+++ Dataset extract +++
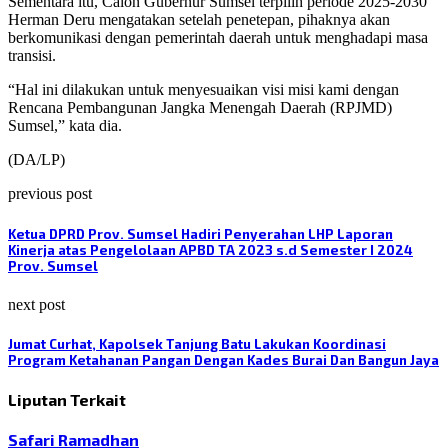
Sementara itu, Calon Gubernur Sumsel terpilih periode 2025-2030
Herman Deru mengatakan setelah penetepan, pihaknya akan
berkomunikasi dengan pemerintah daerah untuk menghadapi masa
transisi.
“Hal ini dilakukan untuk menyesuaikan visi misi kami dengan
Rencana Pembangunan Jangka Menengah Daerah (RPJMD)
Sumsel,” kata dia.
(DA/LP)
previous post
Ketua DPRD Prov. Sumsel Hadiri Penyerahan LHP Laporan
Kinerja atas Pengelolaan APBD TA 2023 s.d Semester I 2024
Prov. Sumsel
next post
Jumat Curhat, Kapolsek Tanjung Batu Lakukan Koordinasi
Program Ketahanan Pangan Dengan Kades Burai Dan Bangun Jaya
Liputan Terkait
Safari Ramadhan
+++
Your task – Hand over the entries again, exactly as written and without the pictures.

Answer space –
Sementara itu, Calon Gubernur Sumsel terpilih periode 2025-2030
Herman Deru mengatakan setelah penetepan, pihaknya akan
berkomunikasi dengan pemerintah daerah untuk menghadapi masa
transisi.
“Hal ini dilakukan untuk menyesuaikan visi misi kami dengan
Rencana Pembangunan Jangka Menengah Daerah (RPJMD)
Sumsel,” kata dia.
(DA/LP)
previous post
Ketua DPRD Prov. Sumsel Hadiri Penyerahan LHP Laporan
Kinerja atas Pengelolaan APBD TA 2023 s.d Semester I 2024
Prov. Sumsel
next post
Jumat Curhat, Kapolsek Tanjung Batu Lakukan Koordinasi
Program Ketahanan Pangan Dengan Kades Burai Dan Bangun Jaya
Liputan Terkait
Safari Ramadhan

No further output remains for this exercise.